Okay. Then, Elodie, I would take your first question and maybe also an indication of the bolt-on acquisitions before Lorenz then talks about the disposal side. When it comes to the split of the EUR 1 billion, let me say the least that more than 50% of that EUR 1 billion will be cost savings. Although it is predominantly a cash exercise, because of the crisis situation, we are focused to -- in Germany, we would say, kill two flies at the same time. So it's very -- we are very focused also to make this a cost-saving exercise for 2020 with immediate effect and that means more than 50% of that EUR 1 billion will be cost savings. We will also track this, obviously, and we are prepared to also, as we go along with you on these calls during the year, disclose obviously, how we are performing against that EUR 1 billion. Maybe just one quick remark before I hand it back to Lorenz on the capital allocation on the bolt-on acquisitions. We try to hold the line even in a crisis situation. So I said earlier in the year that we are not going to make acquisition Italcementi-like or anything above billions. That's still out of scope. That's clearly not what we will do just to be also very clear on that. And it's also clear that during Q2, as there is very, very low visibility, we will be very restrictive on any cash-out, and that also includes any rapid acquisitions. But as the year goes along, it is absolutely clear and the fog lifts a little bit, we will be prepared to also sneak around for good opportunities. Having said that, we will also, during our strategy review that we are currently doing, clearly commits to a strict matrix of under what circumstances and what financial matrices we are doing these acquisitions, even the smaller ones, the bolt-on tuck-in acquisitions going forward. And in that respect, stay tuned, but clear message is, we're not going to give up our business building, so just because the crisis came along. One reason of getting prepared also on the financial side is to be sure that there is a time after corona and we will clearly keep that also in mind. Maybe Lorenz, should say something on the target.

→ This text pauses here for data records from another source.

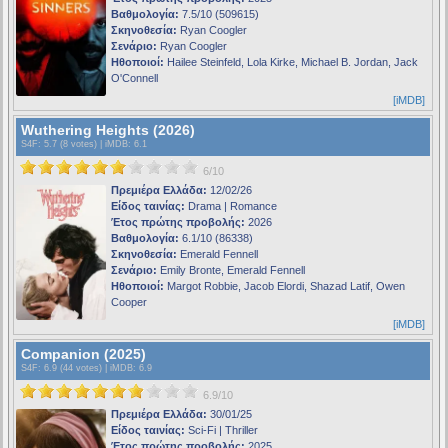
Βαθμολογία:
7.5/10 (509615)
Σκηνοθεσία:
Ryan Coogler
Σενάριο:
Ryan Coogler
Ηθοποιοί:
Hailee Steinfeld, Lola Kirke, Michael B. Jordan, Jack
O'Connell
[iMDB]
Wuthering Heights (2026)
S4F
: 5.7 (8 votes) |
iMDB
: 6.1
6/10
Πρεμιέρα Ελλάδα:
12/02/26
Είδος ταινίας:
Drama | Romance
Έτος πρώτης προβολής:
2026
Βαθμολογία:
6.1/10 (86338)
Σκηνοθεσία:
Emerald Fennell
Σενάριο:
Emily Bronte, Emerald Fennell
Ηθοποιοί:
Margot Robbie, Jacob Elordi, Shazad Latif, Owen
Cooper
[iMDB]
Companion (2025)
S4F
: 6.9 (44 votes) |
iMDB
: 6.9
6.9/10
Πρεμιέρα Ελλάδα:
30/01/25
Είδος ταινίας:
Sci-Fi | Thriller
Έτος πρώτης προβολής:
2025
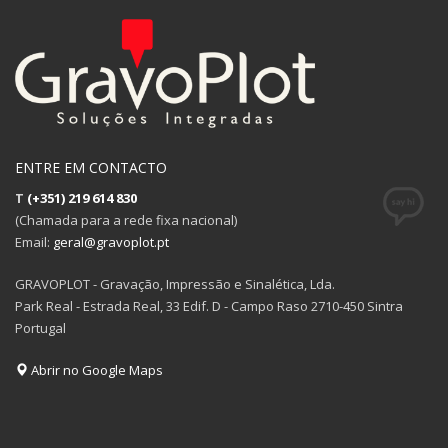
ENTRE EM CONTACTO
T
(+351) 219 614 830
(Chamada para a rede fixa nacional)
Email:
geral@gravoplot.pt
GRAVOPLOT - Gravação, Impressão e Sinalética, Lda.
Park Real - Estrada Real, 33 Edif. D - Campo Raso 2710-450 Sintra
Portugal
Abrir no Google Maps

Yes. That was more or less the armor on the soldiers. In acquisition, cash is king. He protects your money, that's what we have learned in 2009 and what we have implemented even before the German politicians noted that there is a crisis coming along and they have to lockdown the country. So we were very early on that. And we do it very consistently, so we are very careful in spending any cash for acquisitions right now. On the disposal side, unfortunately, other counterparts do the same. That's the problem with our disposal and so most of the projects which we have there in the pipeline are stalled. As I have reported earlier, quite some of those assets are in Italy. Italy is locked down. So these are blocked in the very moment. That's why on Slide 8, we have on bullet point 3 on the right-hand side, less disposal proceeds. So that's one of the negative impacts which we expect and which we try to counterbalance with our measures here. So what comes back during the year is difficult to forecast. But as things stand today, we would rather believe that it will not reach our target of totally EUR 1,500 million over the last 3 years, including 2020 due to corona. But I think that we will catch up and as soon as possible.
Right. We have 2 more in line with Nabil Ahmed from Barclays and then Arnaud Lehmann from Bank of America Merrill Lynch. Over to you, Nabil.
My first question is on the United States public side of things. So this year, we have the FAST expiry, we had in the past, talks around the highway bill. Now we hear a lot about local state funding shortfall to the declining gas tax. How does the management of Heidelberg thinks about all these? Do you think there are higher chances given the situation to see an IFRA package later this year? Or that conversely political priorities are shifting towards health care, and therefore, there is maybe a less favorable environment for you for IFRA spending?My second question is maybe just a point of clarification on what you said earlier regarding working capital. I think at some point in the presentation, you mentioned that the severe drop in volumes related to the COVID-19 disruption is linked to a temporary increase of working capital. That's a bit counterintuitive. So could you please elaborate on that? Is that related to inventory buildup or maybe an increase in receivables?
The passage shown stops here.